3. The pharmaceutical use of glucagon-like peptide-1 according to claim 1 or 2, wherein said glucagon-like peptide-1 inhibits differentiation and/or calcification of valvular stromal cells into osteogenic direction, and/or inhibits the activity of alkaline phosphatase, and/or modulates valvular stromal cell calcification-related gene expression.
4. The pharmaceutical use of glucagon-like peptide-1 according to claim 3, wherein said glucagon-like peptide-1 regulates the expression of a gene associated with calcification of valve stromal cells as an active ingredient for inhibiting the expression of a gene associated with osteogenesis and/or promoting the expression of a gene associated with anti-osteogenesis.

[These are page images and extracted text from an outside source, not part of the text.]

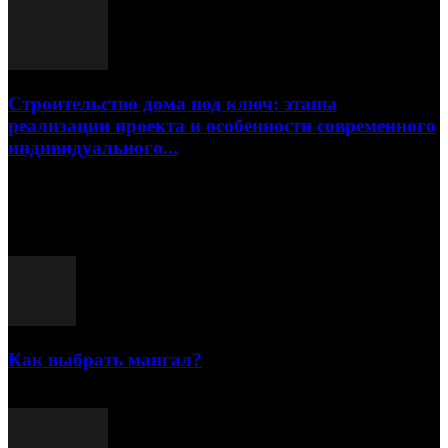
Строительство дома под ключ: этапы
реализации проекта и особенности современного
индивидуального...
15.07.2026
Популярные посты
Как выбрать мангал?
25.07.2021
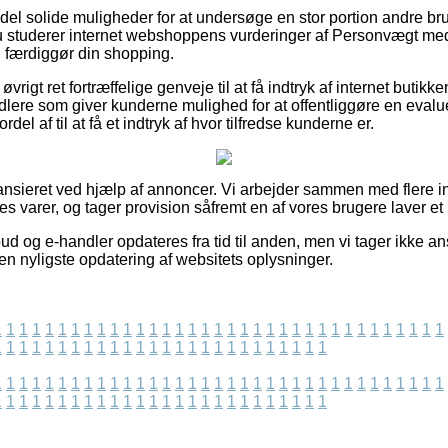
n del solide muligheder for at undersøge en stor portion andre b
 du studerer internet webshoppens vurderinger af Personvægt m
 færdiggør din shopping.
øvrigt ret fortræffelige genveje til at få indtryk af internet butikk
dlere som giver kunderne mulighed for at offentliggøre en evalue
ordel af til at få et indtryk af hvor tilfredse kunderne er.
nsieret ved hjælp af annoncer. Vi arbejder sammen med flere in
s varer, og tager provision såfremt en af vores brugere laver et
d og e-handler opdateres fra tid til anden, men vi tager ikke ans
iden nyligste opdatering af websitets oplysninger.
1
1
1
1
1
1
1
1
1
1
1
1
1
1
1
1
1
1
1
1
1
1
1
1
1
1
1
1
1
1
1
1
1
1
1
1
1
1
1
1
1
1
1
1
1
1
1
1
1
1
1
1
1
1
1
1
1
1
1
1
1
1
1
1
1
1
1
1
1
1
1
1
1
1
1
1
1
1
1
1
1
1
1
1
1
1
1
1
1
1
1
1
1
1
1
1
1
1
1
1
1
1
1
1
1
1
1
1
1
1
1
1
1
1
1
1
1
1
1
1
1
1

5. The pharmaceutical use of glucagon-like peptide-1 according to claim 4, wherein said osteogenesis related gene is RUNX2, MSX2, BMP2 and BMP4 and said anti-osteogenesis related gene is SOX9.
6. The glucagon-like peptide-1 or the detection reagent of the glucagon-like peptide-1 is used for screening the medicine for treating calcified aortic valve diseases.
7. The detection reagent of the glucagon-like peptide-1 is used for preparing a reagent for diagnosing or assisting in diagnosing calcified aortic valve diseases.